What do you guys have to say about the second theme ? Starts at 3.18 in that youtube video.


----------



## Charon (Sep 8, 2008)

Interestingly enough, I started to analyze this piece last night. I haven't done much musical analysis before on pieces this size and have only been learning analysis by myself with the aid of books and such (no classes). Because of this, I have a few questions about the exposition, which I have analyzed. Sorry if the questions sound stupid lol, I'm learning. I'd appreciate it if somebody could provide me with some insight on some of these.

1. What would the main theme be considered to be? My thought would be measures 1-4 since the motivic content seems to be developed the most in the development.
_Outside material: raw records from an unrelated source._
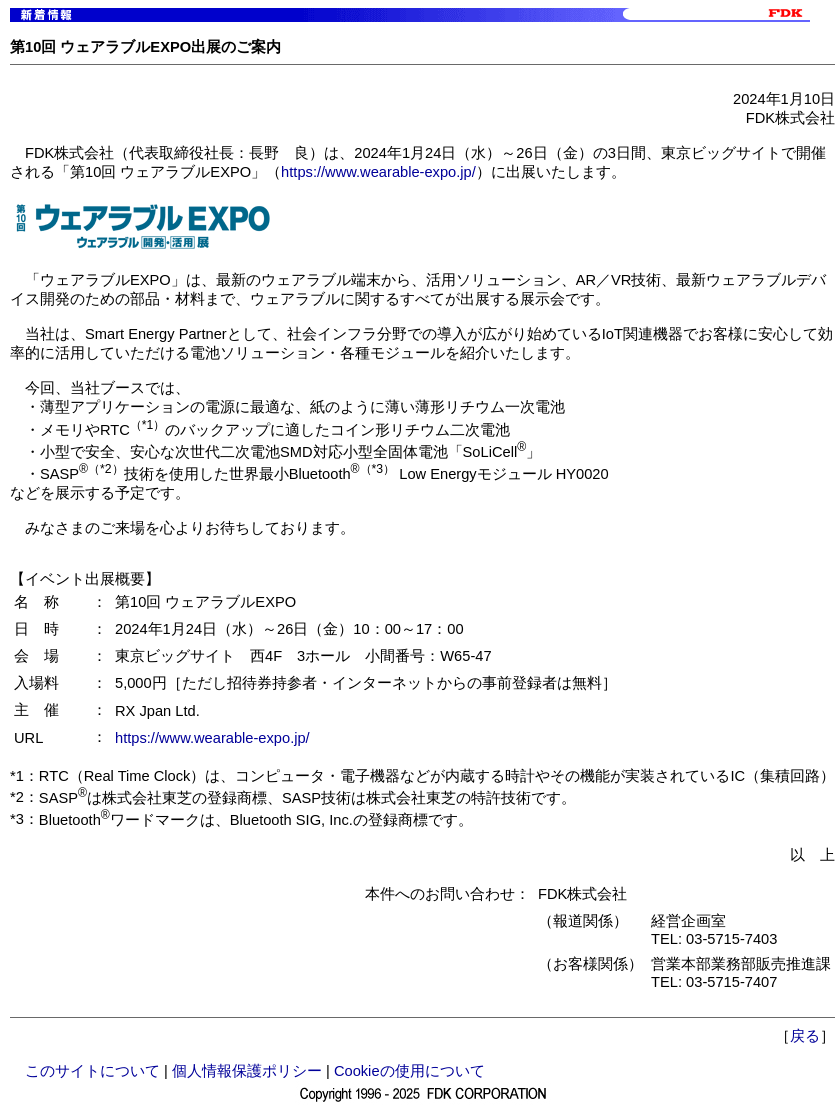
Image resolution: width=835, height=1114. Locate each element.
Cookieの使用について (409, 1071)
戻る (805, 1036)
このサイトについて (92, 1071)
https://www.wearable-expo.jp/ (378, 172)
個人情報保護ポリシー (247, 1071)
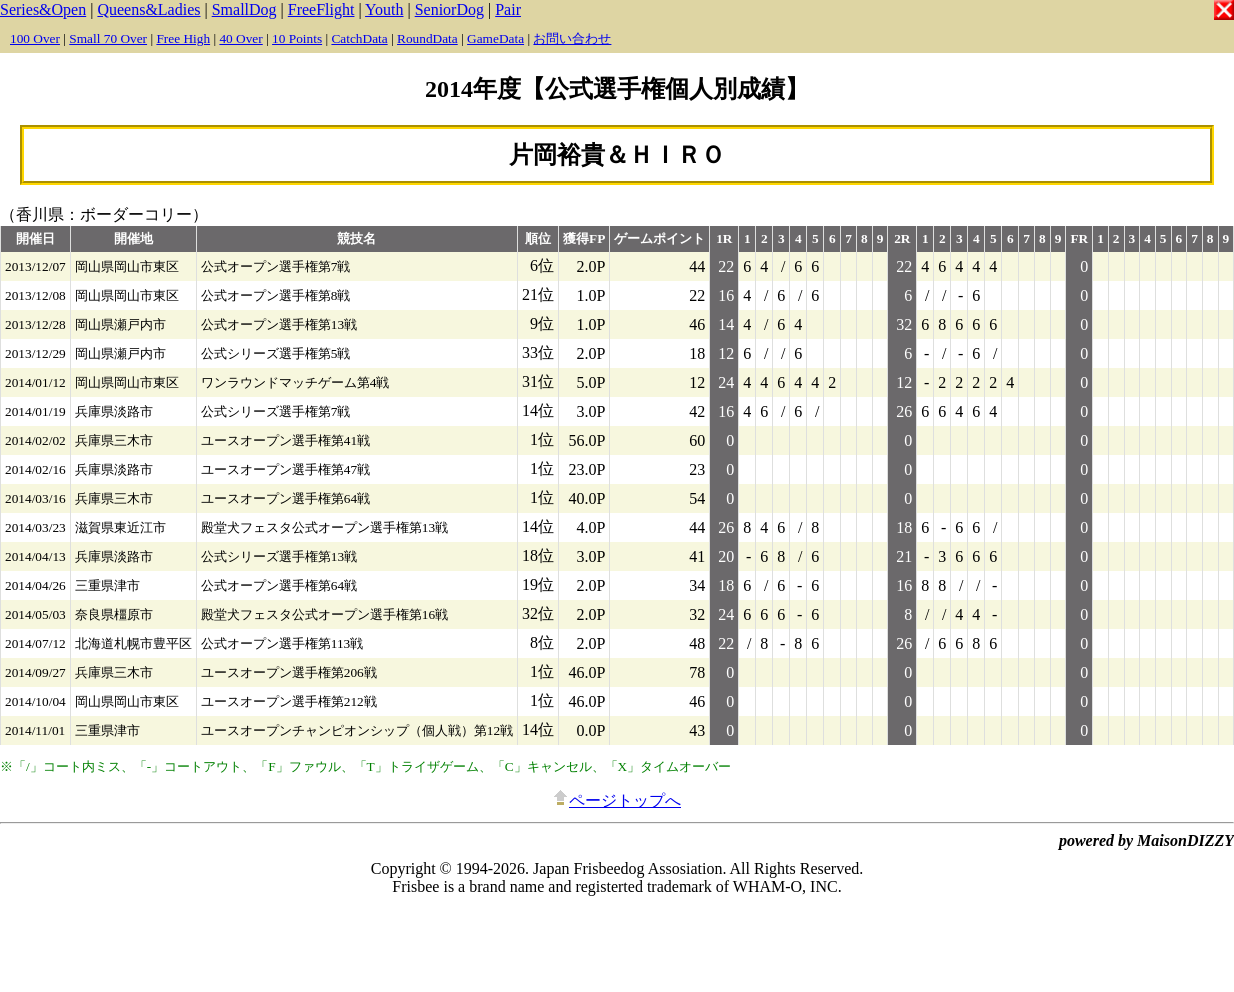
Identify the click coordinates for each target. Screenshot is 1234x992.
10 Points (297, 38)
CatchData (359, 38)
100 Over (35, 38)
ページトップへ (617, 800)
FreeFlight (321, 9)
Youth (384, 9)
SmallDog (244, 9)
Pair (508, 9)
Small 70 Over (108, 38)
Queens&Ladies (148, 9)
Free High (183, 38)
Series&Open (43, 9)
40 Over (240, 38)
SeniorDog (449, 9)
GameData (495, 38)
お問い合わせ (572, 38)
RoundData (427, 38)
But there are other parts in the exposition that, receive a lot of attention for development too.

2. There seems to be a deceptive cadence in measure 10, and an authentic cadence two measures later in measure 12. Is this how most people would view it?

3. The Bb in measure 12... Is this part of the secondary dominant harmony V7 of IV? How else could the harmony at this point be interpreted?

4. Am I correct in analyzing the harmony in measures 17 and 19 as V of VI and V of V, respectively?

5. Where does the modulation to G take place? It sounds like it takes place in measure 19, which would make the pivot chord V of V in C, and V in G. Anybody have any other view?


----------



## janne (Apr 13, 2010)

If you could refer to the youtube video it would make things a lot easier for us who don't read scores.


----------